### Extract Data from the Unniversity Web Site
 - We are extracting only 20 links for this proptype
 - No filterning is done on the text extracted from the pages

 - Python Packages
     - sentence-transformers ## for embedding model
     - qdrant-client         ## for interacting with qdrant and inmemory qdrant
     - langchain             ## for tokenizing the text
     - beautifulsoup4        ## for extrating the text from HTML pages
     - lxml                  ## used by above package
  

In [1]:
import requests
from bs4 import BeautifulSoup

def get_website_text(url):
    response = requests.get(url)
    html_content = response.text
    soup = BeautifulSoup(html_content, "html.parser")
    text = soup.get_text(separator="\n", strip=True)
    return text

def get_all_links(site):
    url = site
    reqs = requests.get(url)
    soup = BeautifulSoup(reqs.text, 'html.parser')
    
    urls = []
    for link in soup.find_all('a'):
        site = link.get('href')
        if site is not None:
            if site.startswith("https"):
                urls.append(site)
    return urls
"""
It returns a array of dictionary containing html_text of link and reference of the link
"""
def get_all_data_with_links(urls):
    arr_dict = []
    for url in urls:
        data_dict = {}
        data_dict["reference"] = url
        data_dict["html_text"] = get_website_text(url)
        arr_dict.append(data_dict)
        
    return arr_dict

### Extract only first 20 links

In [2]:
urls = get_all_links("https://lpu.in")
print(len(urls))
all_data = get_all_data_with_links(urls[0:20])


185


In [4]:
from langchain.document_loaders import ReadTheDocsLoader
from langchain.text_splitter import RecursiveCharacterTextSplitter
from typing import List
from transformers import pipeline

  from .autonotebook import tqdm as notebook_tqdm


### Chunk Size is 300 and with a overlap of 50

In [5]:
class ChunkData:
    def __init__(self, chunk_size=300, chunk_overlap=50):
        chunk_size = chunk_size
        chunk_overlap = chunk_overlap
        self.text_splitter = RecursiveCharacterTextSplitter(
                               
                                chunk_size=chunk_size,
                                chunk_overlap=chunk_overlap,
                                length_function=len,
                        )
    def create_chunks(self, text):
        chunks = self.text_splitter.create_documents(
                texts=[text["html_text"]], 
                metadatas=[{"source": text["reference"]
                   }])
        return [{"text": chunk.page_content, "source": chunk.metadata["source"]} for chunk in chunks]

In [6]:
chunkData = ChunkData(chunk_size=500)
chunks = chunkData.create_chunks(all_data[0])
chunk_list = chunkData.create_chunks(all_data[0])
for i in range(1,len(all_data)):
    c_data = chunkData.create_chunks(all_data[i])
    for c in c_data:
        chunk_list.append(c)

In [8]:
chunk_list[0:3]

[{'text': 'CUET - Lovely Professional University\nUnlock your Potential at LPU: Scholarship for CUET Aspirants.
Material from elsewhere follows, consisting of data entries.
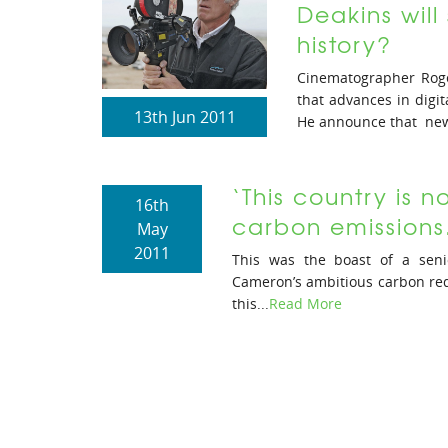
Deakins will 
history?
Cinematographer Roge
that advances in digit
13th Jun 2011
He announce that new
‘This country is 
16th
carbon emissions.
May
2011
This was the boast of a sen
Cameron’s ambitious carbon red
this...
Read More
Click Here\nToday is the last day to apply for LPUNEST with maximum scholarship! Apply Now\nJobs\nHappenings\nConferences\nStudy Abroad\nLPUNEST\nInternational Admissions\nOnline Education\nDistance Education\nContact\nAdmissions\nPlacements\nExplore Programmes\nAbout\nOverview\nInfrastructure\nAccreditation & Approvals\nRanking\nPlacements\nAlumni\nLeadership\nOrganization Structure\nLocation\nTour LPU\nAdmissions',
  'source': 'https://www.lpu.in/events/cuet/'},
 {'text': "Location\nTour LPU\nAdmissions\nGet Started\nOverview\nWhy LPU?\nScholarship\nStudy Grant\nEducation Loan Assistance\nResidential Facilities\nTransportation Facilities\nMigration\nLPU Buzz (Influencer's Talk)\nLPU's EDUfair (Webinars)\nReporting and Induction\nDISHA (Counselling and Workshops)\nLPU in Your Town\nAfter 12th (Undergraduate) Programmes\nRegular Programmes\nHons. Programmes with Industry Coll

### Load the Data into Qdrant

In [9]:
from qdrant_client import models, QdrantClient
from sentence_transformers import SentenceTransformer

### Use the following model for converting the text into embeddings

In [10]:
client = QdrantClient(":memory:")
encoder = SentenceTransformer("sentence-transformers/all-MiniLM-L6-v2")

### Use In memory Qdrant Database (Qdrant is a vector database)

In [11]:
qdrant = QdrantClient(":memory:")
qdrant.recreate_collection(
    collection_name="university_data",
    vectors_config=models.VectorParams(
        size=encoder.get_sentence_embedding_dimension(),  # Vector size is defined by used model
        distance=models.Distance.COSINE,
    ),
)

  qdrant.recreate_collection(


True

### Upload records into Qdrant

In [12]:
qdrant.upload_records(
    collection_name="university_data",
    records=[
        models.Record(
            id=idx, vector=encoder.encode(doc["text"]).tolist(), payload=doc
        )
        for idx, doc in enumerate(chunk_list)
    ],
)

  qdrant.upload_records(


### Search similar text and return top 3 elements

In [13]:
hits = qdrant.search(
    collection_name="university_data",
    query_vector=encoder.encode("how to get scholarship").tolist(),
    limit=1,
)
for hit in hits:
    print(hit.payload, "score:", hit.score)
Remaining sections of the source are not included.